To keep your attention, those who produce shows put changes in front of your range of senses, or get your attention with powerful emotions like uncertainty, love and fear. Sellers and marketers do it, too. So do autocrats in government and religion, who sometimes make laws just to keep you on edge, and use threats of jail or hellfire to control your attention and behavior.
Some create crisis after crisis and spin after spin to keep you busy with them. They use fear, love and confusion, your most basic survival response triggers, as tools to attract and direct your sensory awareness to what they want you to think and do. Effective con artists and manipulators know how to use such methods to get you to think, say and do almost anything.
Skilled attention seekers know how to keep us busy with them. Be the news. Be outrageous. Be controversial. Contradict yourself. Confuse them. Create variety.

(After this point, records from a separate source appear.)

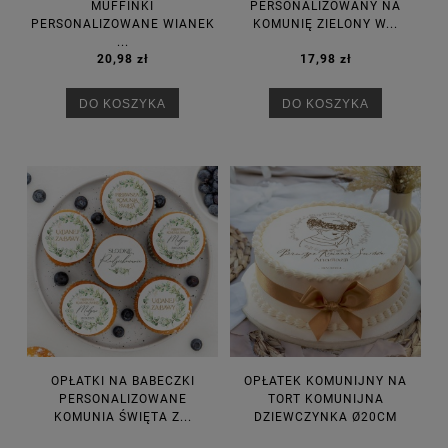
MUFFINKI
PERSONALIZOWANY NA
PERSONALIZOWANE WIANEK
KOMUNIĘ ZIELONY W...
...
20,98 zł
17,98 zł
DO KOSZYKA
DO KOSZYKA
OPŁATKI NA BABECZKI
OPŁATEK KOMUNIJNY NA
PERSONALIZOWANE
TORT KOMUNIJNA
KOMUNIA ŚWIĘTA Z...
DZIEWCZYNKA Ø20CM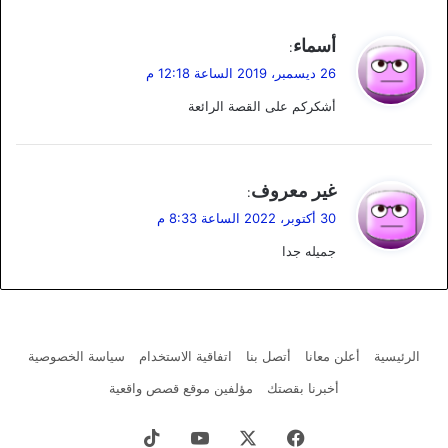
ي
أسماء
:
ق
26 ديسمبر، 2019 الساعة 12:18 م
و
أشكركم على القصة الرائعة
ل
ي
غير معروف
:
ق
30 أكتوبر، 2022 الساعة 8:33 م
و
جميله جدا
ل
الرئيسية
أعلن معانا
أتصل بنا
اتفاقية الاستخدام
سياسة الخصوصية
أخبرنا بقصتك
مؤلفين موقع قصص واقعية
فيسبوك
X
يوتيوب
‫TikTok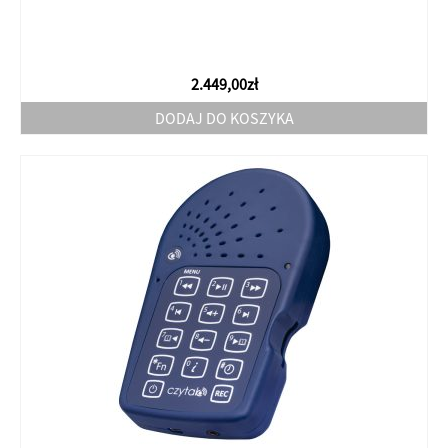
2.449,00
zł
DODAJ DO KOSZYKA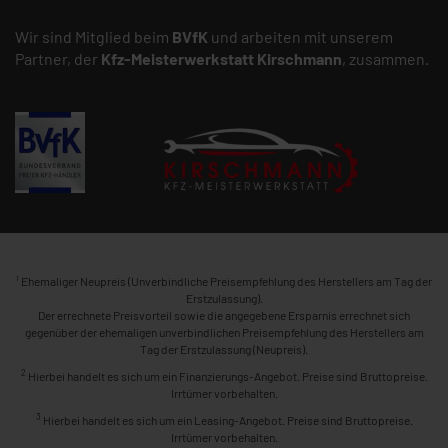
Wir sind Mitglied beim
BVfK
und arbeiten mit unserem
Partner, der
Kfz-Meisterwerkstatt
Kirschmann
, zusammen.
1
Ehemaliger Neupreis (Unverbindliche Preisempfehlung des Herstellers am Tag der
Erstzulassung).
Der errechnete Preisvorteil sowie die angegebene Ersparnis errechnet sich
gegenüber der ehemaligen unverbindlichen Preisempfehlung des Herstellers am
Tag der Erstzulassung (Neupreis).
2
Hierbei handelt es sich um ein Finanzierungs-Angebot. Preise sind Bruttopreise.
Irrtümer vorbehalten.
3
Hierbei handelt es sich um ein Leasing-Angebot. Preise sind Bruttopreise.
Irrtümer vorbehalten.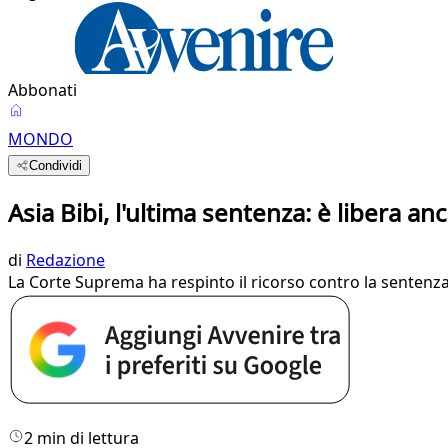
Abbonati
MONDO
Condividi
Asia Bibi, l'ultima sentenza: è libera an
di
Redazione
La Corte Suprema ha respinto il ricorso contro la sentenza d
2 min di lettura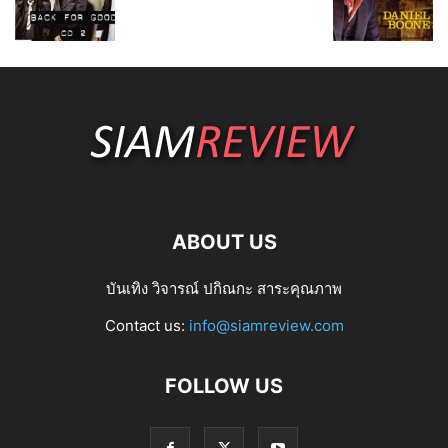
ABOUT US
บันเทิง วิจารณ์ ปกิณกะ สาระคุณภาพ
Contact us:
info@siamreview.com
FOLLOW US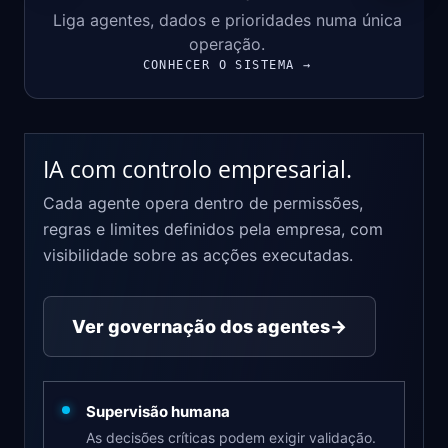
Liga agentes, dados e prioridades numa única
operação.
CONHECER O SISTEMA →
IA com controlo empresarial.
Cada agente opera dentro de permissões,
regras e limites definidos pela empresa, com
visibilidade sobre as acções executadas.
Ver governação dos agentes
→
Supervisão humana
As decisões críticas podem exigir validação.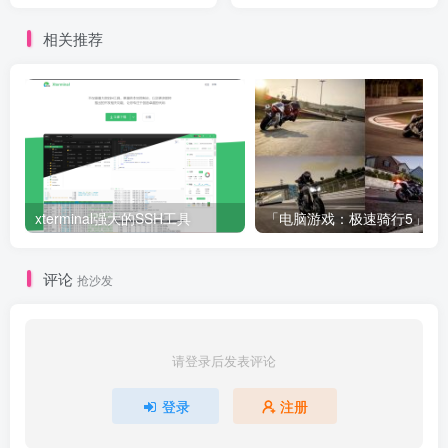
相关推荐
xterminal强大的SSH工具
「电脑游戏：极速骑行5」
评论
抢沙发
请登录后发表评论
登录
注册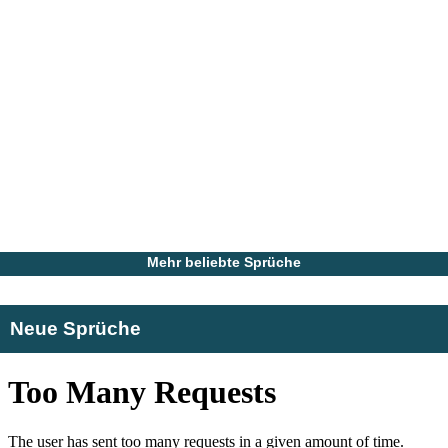
Mehr beliebte Sprüche
Neue Sprüche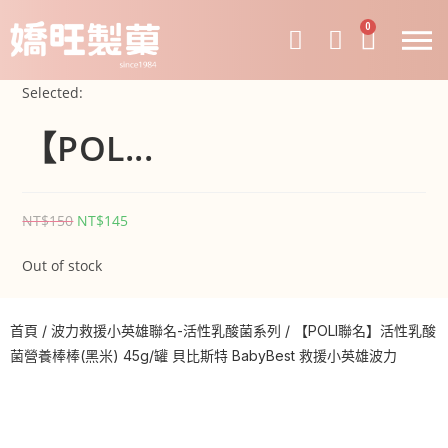
0
Selected:
【POL...
NT$
150
NT$
145
Out of stock
首頁
/
波力救援小英雄聯名-活性乳酸菌系列
/ 【POLI聯名】活性乳酸
菌營養棒棒(黑米) 45g/罐 貝比斯特 BabyBest 救援小英雄波力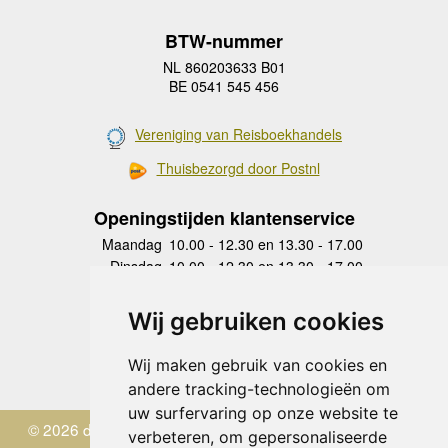
BTW-nummer
NL 860203633 B01
BE 0541 545 456
Vereniging van Reisboekhandels
Thuisbezorgd door Postnl
Openingstijden klantenservice
Maandag
10.00 - 12.30 en 13.30 - 17.00
Dinsdag
10.00 - 12.30 en 13.30 - 17.00
Woensdag
10.00 - 12.30 en 13.30 - 17.00
Donderdag
10.00 - 12.30 en 13.30 - 17.00
Wij gebruiken cookies
Vrijdag
10.00 - 12.30 en 13.30 - 17.00
Zaterdag
gesloten
Wij maken gebruik van cookies en
Zondag
gesloten
andere tracking-technologieën om
uw surfervaring op onze website te
© 2026 de Zwerver
verbeteren, om gepersonaliseerde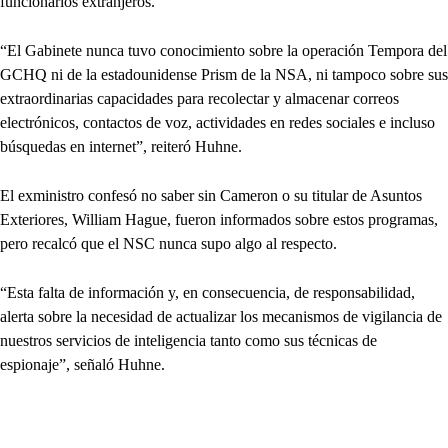
funcionarios extranjeros.
“El Gabinete nunca tuvo conocimiento sobre la operación Tempora del
GCHQ ni de la estadounidense Prism de la NSA, ni tampoco sobre sus
extraordinarias capacidades para recolectar y almacenar correos
electrónicos, contactos de voz, actividades en redes sociales e incluso
búsquedas en internet”, reiteró Huhne.
El exministro confesó no saber sin Cameron o su titular de Asuntos
Exteriores, William Hague, fueron informados sobre estos programas,
pero recalcó que el NSC nunca supo algo al respecto.
“Esta falta de información y, en consecuencia, de responsabilidad,
alerta sobre la necesidad de actualizar los mecanismos de vigilancia de
nuestros servicios de inteligencia tanto como sus técnicas de
espionaje”, señaló Huhne.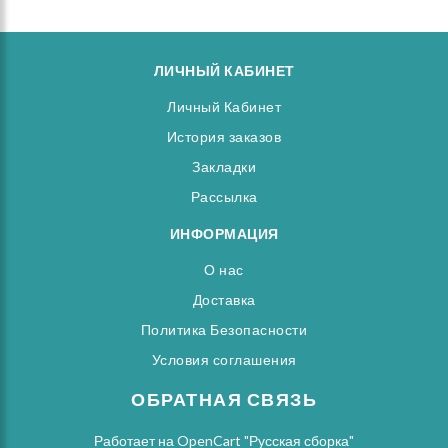
ЛИЧНЫЙ КАБИНЕТ
Личный Кабинет
История заказов
Закладки
Рассылка
ИНФОРМАЦИЯ
О нас
Доставка
Политика Безопасности
Условия соглашения
ОБРАТНАЯ СВЯЗЬ
Работает на
OpenCart "Русская сборка"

Make faces. Threaten them. Use words that trigger survival responses. Inspire fear and anger with pictures of pain, loss and destruction. Embrace. Paint pretty, changing images. Associate fads with energy and enthusiasm. Tell them you love them. Say that you will save them. Hire people to embody and promote the facade. If you don’t do it, people create their own situations and forget you; then you lose power over them. You know that it works and how it does. Every day it works on you, and every day you work it on others.
Try this exercise: For one day, notice the ways in which individuals and social groups use change to focus your attention on what they want to get from or unload on you. Have fun with it. See if and how you can stop being distracted by changes designed to pull you out to what they want you to notice, away from the wonder of your own life. For bonus points, watch yourself doing the same thing to others.